EXERCISE: After dropping the pictures, give again exactly the lines of the data from its first line through the line with "السنَّة والإيرانيين لتحديد", which is included as well.

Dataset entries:
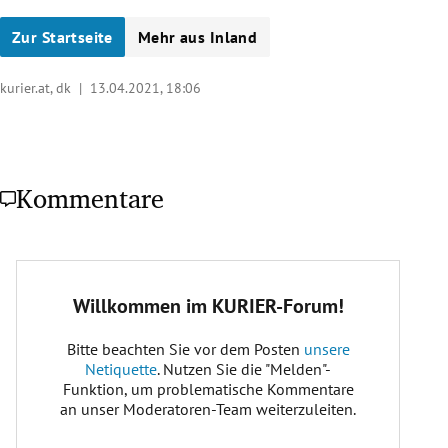
Zur Startseite
Mehr aus Inland
kurier.at, dk |
13.04.2021, 18:06
Kommentare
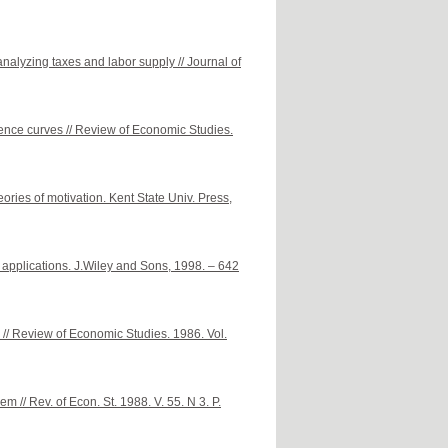
alyzing taxes and labor supply // Journal of
ence curves // Review of Economic Studies.
ries of motivation. Kent State Univ. Press,
applications. J.Wiley and Sons, 1998. – 642
 // Review of Economic Studies. 1986. Vol.
 // Rev. of Econ. St. 1988. V. 55. N 3. P.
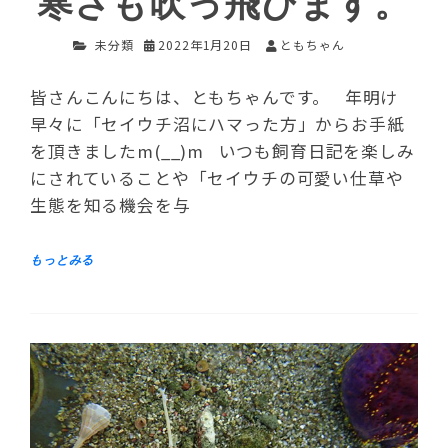
寒さも吹っ飛びます。
未分類
2022年1月20日
ともちゃん
皆さんこんにちは、ともちゃんです。 年明け
早々に「セイウチ沼にハマった方」からお手紙
を頂きましたm(__)m いつも飼育日記を楽しみ
にされていることや「セイウチの可愛い仕草や
生態を知る機会を与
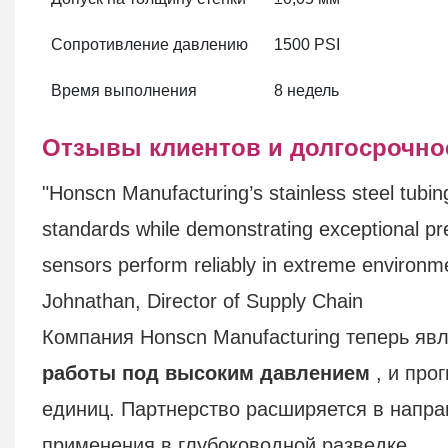
Сопротивление давлению
1500 PSI
Время выполнения
8 недель
Отзывы клиентов и долгосрочно
"Honscn Manufacturing’s stainless steel tub
standards while demonstrating exceptional pre
sensors perform reliably in extreme environme
Johnathan, Director of Supply Chain​
Компания Honscn Manufacturing теперь яв
работы под высоким давлением
, и про
единиц. Партнерство расширяется в направ
применения в глубоководной разведке.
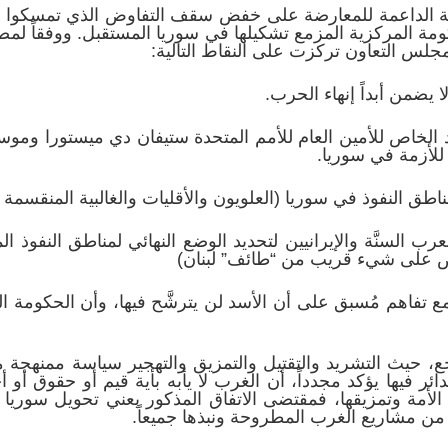
ة الداعمة للمعارضة على خفض سقف التفاوض الذي تمسكوا ب
مة المركزية المزمع تشكيلها في سوريا المستقبل. ووفقاً لمصا
جلس التعاون تركزت على النقاط التالية:
د الخاص للأمين العام للأمم المتحدة ستيفان دي ميستورا وموس
 للأزمة في سوريا.
 السنَّة والإيرانيين لتحديد الوضع النهائي لمناطق النفوذ ال
وض على شيء قريب من “طائف” لبنان)
مع تفاهم مُسبق على أن الأسد لن يترشَّح فيها، وأن الحكومة 
حيث التشريد والتقتيل والتمزيق والتهجير سياسة ممنهجة محلياً
ائر فيها يؤكد مجدداً، أن الغرب لا يأبه بأية قيم أو حقوق أو 
أمة وتمزيقها، فمقتضى الاتفاق المذكور يعني تحويل سوريا 
 من مشاريع الغرب المطروحة ونبذها جميعاً.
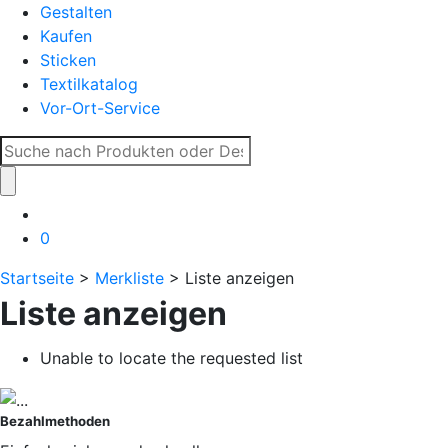
Gestalten
Kaufen
Sticken
Textilkatalog
Vor-Ort-Service
Suche
nach:
0
Startseite
>
Merkliste
> Liste anzeigen
Liste anzeigen
Unable to locate the requested list
Bezahlmethoden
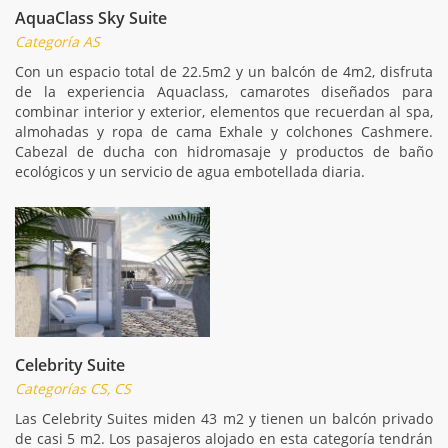
AquaClass Sky Suite
Categoría AS
Con un espacio total de 22.5m2 y un balcón de 4m2, disfruta
de la experiencia Aquaclass, camarotes diseñados para
combinar interior y exterior, elementos que recuerdan al spa,
almohadas y ropa de cama Exhale y colchones Cashmere.
Cabezal de ducha con hidromasaje y productos de baño
ecológicos y un servicio de agua embotellada diaria.
Celebrity Suite
Categorías CS, CS
Las Celebrity Suites miden 43 m2 y tienen un balcón privado
de casi 5 m2. Los pasajeros alojado en esta categoría tendrán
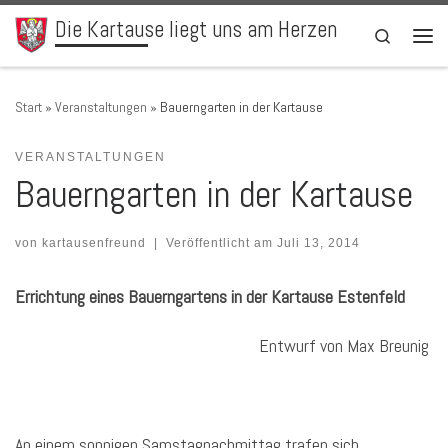
Die Kartause liegt uns am Herzen
Zum Inhalt springen
Search
Men
Start
»
Veranstaltungen
»
Bauerngarten in der Kartause
VERANSTALTUNGEN
Bauerngarten in der Kartause
von
kartausenfreund
|
Veröffentlicht am
Juli 13, 2014
Errichtung eines Bauerngartens in der Kartause Estenfeld
Entwurf von Max Breunig
An einem sonnigen Samstagnachmittag trafen sich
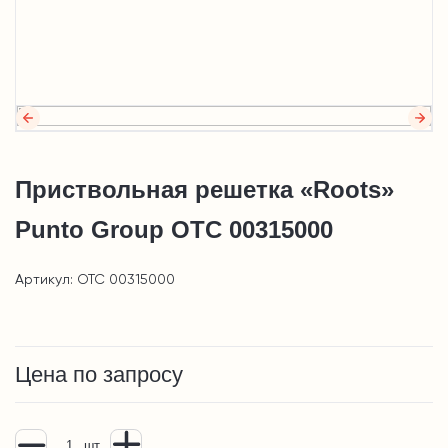
Приствольная решетка «Roots»
Punto Group OTC 00315000
Артикул: OTC 00315000
Цена по запросу
шт.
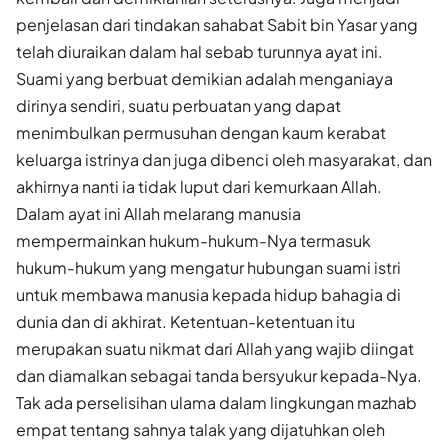
penjelasan dari tindakan sahabat Sabit bin Yasar yang
telah diuraikan dalam hal sebab turunnya ayat ini.
Suami yang berbuat demikian adalah menganiaya
dirinya sendiri, suatu perbuatan yang dapat
menimbulkan permusuhan dengan kaum kerabat
keluarga istrinya dan juga dibenci oleh masyarakat, dan
akhirnya nanti ia tidak luput dari kemurkaan Allah.
Dalam ayat ini Allah melarang manusia
mempermainkan hukum-hukum-Nya termasuk
hukum-hukum yang mengatur hubungan suami istri
untuk membawa manusia kepada hidup bahagia di
dunia dan di akhirat. Ketentuan-ketentuan itu
merupakan suatu nikmat dari Allah yang wajib diingat
dan diamalkan sebagai tanda bersyukur kepada-Nya.
Tak ada perselisihan ulama dalam lingkungan mazhab
empat tentang sahnya talak yang dijatuhkan oleh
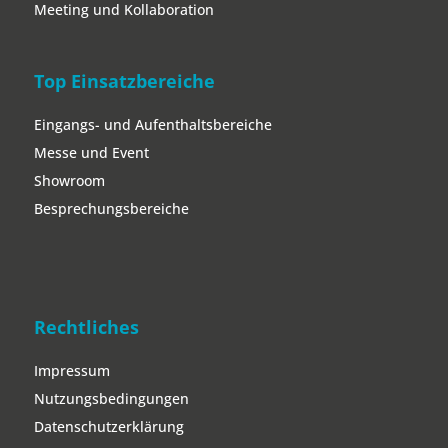
Meeting und Kollaboration
Top Einsatzbereiche
Eingangs- und Aufenthaltsbereiche
Messe und Event
Showroom
Besprechungsbereiche
Rechtliches
Impressum
Nutzungsbedingungen
Datenschutzerklärung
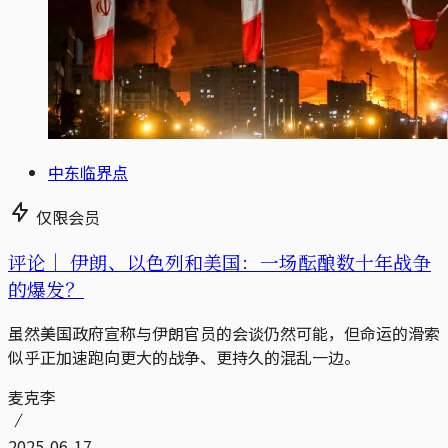
中东临界点
仅限会员
评论｜
伊朗、以色列和美国：一场酝酿数十年战争
的爆发？
虽然美国政府宣称与伊朗官员的会谈仍然可能，但命运的滑索
似乎正加速跑向更大的战争、更持久的混乱一边。
麦克李
2025-06-17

SOLUTION TO THE PROBLEM:
Zur Startseite
Mehr aus Inland
kurier.at, dk |
13.04.2021, 18:06
Kommentare
alyzing taxes and labor supply // Journal of
ence curves // Review of Economic Studies.
ries of motivation. Kent State Univ. Press,
applications. J.Wiley and Sons, 1998. – 642
 // Review of Economic Studies. 1986. Vol.
 // Rev. of Econ. St. 1988. V. 55. N 3. P.
寒さも吹っ飛びます。
未分類
2022年1月20日
ともちゃん
皆さんこんにちは、ともちゃんです。 年明け
早々に「セイウチ沼にハマった方」からお手紙
を頂きましたm(__)m いつも飼育日記を楽しみ
にされていることや「セイウチの可愛い仕草や
生態を知る機会を与
Сопротивление давлению
1500 PSI
Время выполнения
8 недель
Отзывы клиентов и долгосрочно
"Honscn Manufacturing’s stainless steel tub
standards while demonstrating exceptional pre
sensors perform reliably in extreme environme
Johnathan, Director of Supply Chain​
Компания Honscn Manufacturing теперь яв
работы под высоким давлением
, и про
единиц. Партнерство расширяется в направ
применения в глубоководной разведке.
ة الداعمة للمعارضة على خفض سقف التفاوض الذي تمسكوا ب
مة المركزية المزمع تشكيلها في سوريا المستقبل. ووفقاً لمصا
جلس التعاون تركزت على النقاط التالية:
د الخاص للأمين العام للأمم المتحدة ستيفان دي ميستورا وموس
 للأزمة في سوريا.
 السنَّة والإيرانيين لتحديد الوضع النهائي لمناطق النفوذ ال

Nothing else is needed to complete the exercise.